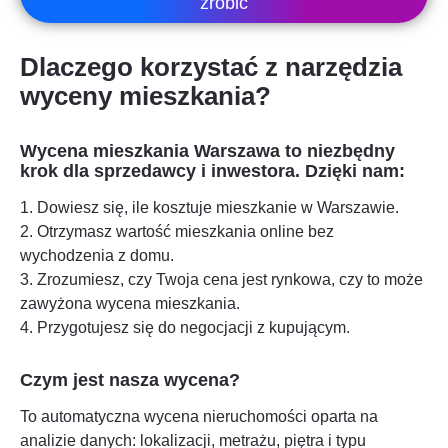
zrobić
Dlaczego korzystać z narzędzia
wyceny mieszkania?
Wycena mieszkania
Warszawa
to niezbędny
krok dla sprzedawcy i inwestora. Dzięki nam:
1. Dowiesz się, ile kosztuje mieszkanie w
Warszawie
.
2. Otrzymasz wartość mieszkania online bez
wychodzenia z domu.
3. Zrozumiesz, czy Twoja cena jest rynkowa, czy to może
zawyżona wycena mieszkania.
4. Przygotujesz się do negocjacji z kupującym.
Czym jest nasza wycena?
To automatyczna wycena nieruchomości oparta na
analizie danych: lokalizacji, metrażu, piętra i typu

________________________________________

→ **Work order**: The expected output is every entry above, retyped exactly, with the pictures removed.

→ **Answer box**:
zrobić
Dlaczego korzystać z narzędzia
wyceny mieszkania?
Wycena mieszkania
Warszawa
to niezbędny
krok dla sprzedawcy i inwestora. Dzięki nam:
1. Dowiesz się, ile kosztuje mieszkanie w
Warszawie
.
2. Otrzymasz wartość mieszkania online bez
wychodzenia z domu.
3. Zrozumiesz, czy Twoja cena jest rynkowa, czy to może
zawyżona wycena mieszkania.
4. Przygotujesz się do negocjacji z kupującym.
Czym jest nasza wycena?
To automatyczna wycena nieruchomości oparta na
analizie danych: lokalizacji, metrażu, piętra i typu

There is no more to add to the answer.